─── TASK INPUTS
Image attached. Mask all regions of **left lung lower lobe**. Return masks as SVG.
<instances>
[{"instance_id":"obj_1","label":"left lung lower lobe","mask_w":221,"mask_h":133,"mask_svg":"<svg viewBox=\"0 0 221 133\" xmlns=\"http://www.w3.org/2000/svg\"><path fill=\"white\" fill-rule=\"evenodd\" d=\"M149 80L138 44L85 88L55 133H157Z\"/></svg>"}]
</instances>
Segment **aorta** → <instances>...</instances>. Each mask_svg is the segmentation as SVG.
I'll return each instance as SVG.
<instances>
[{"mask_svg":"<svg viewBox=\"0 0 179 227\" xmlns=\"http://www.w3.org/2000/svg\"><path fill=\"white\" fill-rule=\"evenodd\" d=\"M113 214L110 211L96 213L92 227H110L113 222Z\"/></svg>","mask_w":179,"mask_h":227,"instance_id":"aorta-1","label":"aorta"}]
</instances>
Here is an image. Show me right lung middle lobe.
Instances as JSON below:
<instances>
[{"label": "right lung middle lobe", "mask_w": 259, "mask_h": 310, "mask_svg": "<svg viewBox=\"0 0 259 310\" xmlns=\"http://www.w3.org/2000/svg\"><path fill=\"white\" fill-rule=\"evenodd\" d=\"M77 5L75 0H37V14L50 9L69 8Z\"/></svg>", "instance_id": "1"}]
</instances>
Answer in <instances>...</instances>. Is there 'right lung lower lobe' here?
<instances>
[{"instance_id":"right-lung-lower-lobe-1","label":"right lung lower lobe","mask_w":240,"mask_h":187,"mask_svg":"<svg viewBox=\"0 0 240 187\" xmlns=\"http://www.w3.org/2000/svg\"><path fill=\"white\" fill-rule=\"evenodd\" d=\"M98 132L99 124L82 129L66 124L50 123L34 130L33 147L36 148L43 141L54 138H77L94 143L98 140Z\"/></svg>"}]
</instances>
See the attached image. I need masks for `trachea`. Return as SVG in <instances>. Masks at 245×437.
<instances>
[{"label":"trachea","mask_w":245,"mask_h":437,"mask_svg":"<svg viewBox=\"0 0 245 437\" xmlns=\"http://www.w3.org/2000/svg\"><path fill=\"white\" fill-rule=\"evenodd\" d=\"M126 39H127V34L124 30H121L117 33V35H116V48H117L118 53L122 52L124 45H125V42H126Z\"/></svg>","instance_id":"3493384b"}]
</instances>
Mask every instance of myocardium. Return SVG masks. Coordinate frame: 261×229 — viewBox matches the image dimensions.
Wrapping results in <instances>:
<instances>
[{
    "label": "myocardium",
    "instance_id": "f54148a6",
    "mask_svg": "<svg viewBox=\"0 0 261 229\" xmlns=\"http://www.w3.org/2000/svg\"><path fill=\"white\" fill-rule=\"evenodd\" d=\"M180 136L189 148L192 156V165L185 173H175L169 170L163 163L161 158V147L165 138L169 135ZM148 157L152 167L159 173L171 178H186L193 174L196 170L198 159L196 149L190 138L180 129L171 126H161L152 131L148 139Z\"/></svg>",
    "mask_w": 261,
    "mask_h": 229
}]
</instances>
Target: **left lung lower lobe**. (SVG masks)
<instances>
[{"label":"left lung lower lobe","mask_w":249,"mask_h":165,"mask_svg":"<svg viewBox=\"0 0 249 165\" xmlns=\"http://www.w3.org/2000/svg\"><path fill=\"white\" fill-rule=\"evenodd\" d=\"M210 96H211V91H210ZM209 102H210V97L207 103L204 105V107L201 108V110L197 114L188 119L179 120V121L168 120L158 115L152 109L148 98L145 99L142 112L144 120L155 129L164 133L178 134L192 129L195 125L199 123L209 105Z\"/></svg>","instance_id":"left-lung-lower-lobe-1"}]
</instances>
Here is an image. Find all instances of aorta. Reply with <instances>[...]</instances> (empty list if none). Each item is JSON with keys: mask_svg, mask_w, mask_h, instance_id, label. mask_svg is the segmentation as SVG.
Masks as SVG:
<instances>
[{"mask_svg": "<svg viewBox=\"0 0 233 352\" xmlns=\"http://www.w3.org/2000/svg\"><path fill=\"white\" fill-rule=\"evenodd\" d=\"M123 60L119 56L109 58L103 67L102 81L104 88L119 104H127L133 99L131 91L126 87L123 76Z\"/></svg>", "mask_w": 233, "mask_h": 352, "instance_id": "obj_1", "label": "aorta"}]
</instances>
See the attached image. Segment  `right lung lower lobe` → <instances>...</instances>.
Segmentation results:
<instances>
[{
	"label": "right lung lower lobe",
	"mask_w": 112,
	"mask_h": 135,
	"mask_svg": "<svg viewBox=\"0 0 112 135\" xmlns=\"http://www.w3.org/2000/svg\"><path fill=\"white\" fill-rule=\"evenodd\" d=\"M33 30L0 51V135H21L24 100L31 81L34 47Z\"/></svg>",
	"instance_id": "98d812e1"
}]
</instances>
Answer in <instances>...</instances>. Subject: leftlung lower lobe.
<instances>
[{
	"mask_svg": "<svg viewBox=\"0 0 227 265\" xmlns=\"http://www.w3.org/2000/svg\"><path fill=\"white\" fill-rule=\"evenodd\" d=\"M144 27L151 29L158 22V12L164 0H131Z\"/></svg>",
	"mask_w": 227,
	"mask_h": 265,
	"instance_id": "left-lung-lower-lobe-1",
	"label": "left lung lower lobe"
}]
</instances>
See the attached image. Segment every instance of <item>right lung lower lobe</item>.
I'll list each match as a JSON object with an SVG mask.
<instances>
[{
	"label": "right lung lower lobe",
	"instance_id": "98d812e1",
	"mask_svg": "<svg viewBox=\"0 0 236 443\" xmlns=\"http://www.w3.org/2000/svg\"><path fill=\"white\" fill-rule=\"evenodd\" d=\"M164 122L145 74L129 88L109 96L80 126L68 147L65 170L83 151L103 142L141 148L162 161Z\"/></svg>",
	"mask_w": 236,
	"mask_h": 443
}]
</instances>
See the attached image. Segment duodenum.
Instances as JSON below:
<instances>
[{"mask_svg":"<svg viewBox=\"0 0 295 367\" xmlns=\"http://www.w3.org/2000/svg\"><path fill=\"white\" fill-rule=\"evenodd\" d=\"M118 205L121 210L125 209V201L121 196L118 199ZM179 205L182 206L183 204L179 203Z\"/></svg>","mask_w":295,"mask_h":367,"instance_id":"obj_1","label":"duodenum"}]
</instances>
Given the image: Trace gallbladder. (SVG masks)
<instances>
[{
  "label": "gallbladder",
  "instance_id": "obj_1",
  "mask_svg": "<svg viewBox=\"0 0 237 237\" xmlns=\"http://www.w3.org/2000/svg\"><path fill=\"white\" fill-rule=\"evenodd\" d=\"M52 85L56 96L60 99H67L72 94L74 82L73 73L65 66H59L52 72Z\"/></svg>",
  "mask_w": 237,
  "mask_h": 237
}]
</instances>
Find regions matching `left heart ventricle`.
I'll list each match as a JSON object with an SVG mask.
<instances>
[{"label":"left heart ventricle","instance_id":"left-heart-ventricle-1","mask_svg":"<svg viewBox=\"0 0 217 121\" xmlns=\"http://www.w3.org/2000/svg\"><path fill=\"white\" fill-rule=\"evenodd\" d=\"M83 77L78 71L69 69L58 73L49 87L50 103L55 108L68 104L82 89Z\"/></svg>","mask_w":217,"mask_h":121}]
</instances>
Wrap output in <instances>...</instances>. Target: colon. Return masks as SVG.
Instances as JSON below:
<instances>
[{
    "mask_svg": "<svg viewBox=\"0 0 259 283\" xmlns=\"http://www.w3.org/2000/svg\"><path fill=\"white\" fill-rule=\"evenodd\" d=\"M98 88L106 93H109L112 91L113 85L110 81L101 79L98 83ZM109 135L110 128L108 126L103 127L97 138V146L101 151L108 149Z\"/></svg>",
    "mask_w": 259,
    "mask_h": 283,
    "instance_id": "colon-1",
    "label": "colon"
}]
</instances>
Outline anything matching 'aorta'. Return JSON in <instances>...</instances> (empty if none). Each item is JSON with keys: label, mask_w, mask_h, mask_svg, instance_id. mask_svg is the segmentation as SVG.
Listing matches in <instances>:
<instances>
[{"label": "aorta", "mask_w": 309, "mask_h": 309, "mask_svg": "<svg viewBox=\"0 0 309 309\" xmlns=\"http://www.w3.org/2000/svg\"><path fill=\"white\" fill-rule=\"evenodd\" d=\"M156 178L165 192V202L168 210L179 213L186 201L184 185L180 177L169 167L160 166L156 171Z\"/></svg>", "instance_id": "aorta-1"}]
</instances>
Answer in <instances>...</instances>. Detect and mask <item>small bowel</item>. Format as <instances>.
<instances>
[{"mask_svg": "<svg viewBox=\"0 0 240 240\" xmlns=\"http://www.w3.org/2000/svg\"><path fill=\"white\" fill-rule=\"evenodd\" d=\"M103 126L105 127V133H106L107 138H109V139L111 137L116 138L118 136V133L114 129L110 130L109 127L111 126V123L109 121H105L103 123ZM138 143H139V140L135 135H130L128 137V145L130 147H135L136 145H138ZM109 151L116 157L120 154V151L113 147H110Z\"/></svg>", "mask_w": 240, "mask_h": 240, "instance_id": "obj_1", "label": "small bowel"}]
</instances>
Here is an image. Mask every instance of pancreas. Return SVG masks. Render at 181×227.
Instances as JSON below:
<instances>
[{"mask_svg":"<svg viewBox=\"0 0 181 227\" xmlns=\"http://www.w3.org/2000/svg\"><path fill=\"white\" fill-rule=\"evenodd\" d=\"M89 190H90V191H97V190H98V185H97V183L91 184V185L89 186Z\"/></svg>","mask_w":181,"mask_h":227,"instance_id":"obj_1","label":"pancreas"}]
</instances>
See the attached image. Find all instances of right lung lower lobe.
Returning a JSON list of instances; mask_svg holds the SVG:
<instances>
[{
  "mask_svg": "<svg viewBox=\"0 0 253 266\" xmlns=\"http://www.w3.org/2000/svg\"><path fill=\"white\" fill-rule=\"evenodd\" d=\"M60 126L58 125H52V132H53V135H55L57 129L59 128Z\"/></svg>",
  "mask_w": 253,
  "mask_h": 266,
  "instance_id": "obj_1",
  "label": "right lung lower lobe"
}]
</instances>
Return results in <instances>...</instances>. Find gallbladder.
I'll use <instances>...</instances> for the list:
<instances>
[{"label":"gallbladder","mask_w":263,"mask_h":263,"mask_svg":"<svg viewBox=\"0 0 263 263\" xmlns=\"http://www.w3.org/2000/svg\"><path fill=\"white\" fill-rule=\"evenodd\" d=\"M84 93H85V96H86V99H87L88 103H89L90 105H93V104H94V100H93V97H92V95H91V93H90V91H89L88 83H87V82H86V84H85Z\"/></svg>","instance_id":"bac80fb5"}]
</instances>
──────
◆ **PROMPT**:
Each line from the one holding "Return results in" down to the end of the records above is to be repeated exactly; no other line belongs in the reply.

◆ **PROBLEM SOLUTION**:
Return results in <instances>...</instances>. Find gallbladder.
I'll use <instances>...</instances> for the list:
<instances>
[{"label":"gallbladder","mask_w":263,"mask_h":263,"mask_svg":"<svg viewBox=\"0 0 263 263\" xmlns=\"http://www.w3.org/2000/svg\"><path fill=\"white\" fill-rule=\"evenodd\" d=\"M84 93H85V96H86V99H87L88 103H89L90 105H93V104H94V100H93V97H92V95H91V93H90V91H89L88 83H87V82H86V84H85Z\"/></svg>","instance_id":"bac80fb5"}]
</instances>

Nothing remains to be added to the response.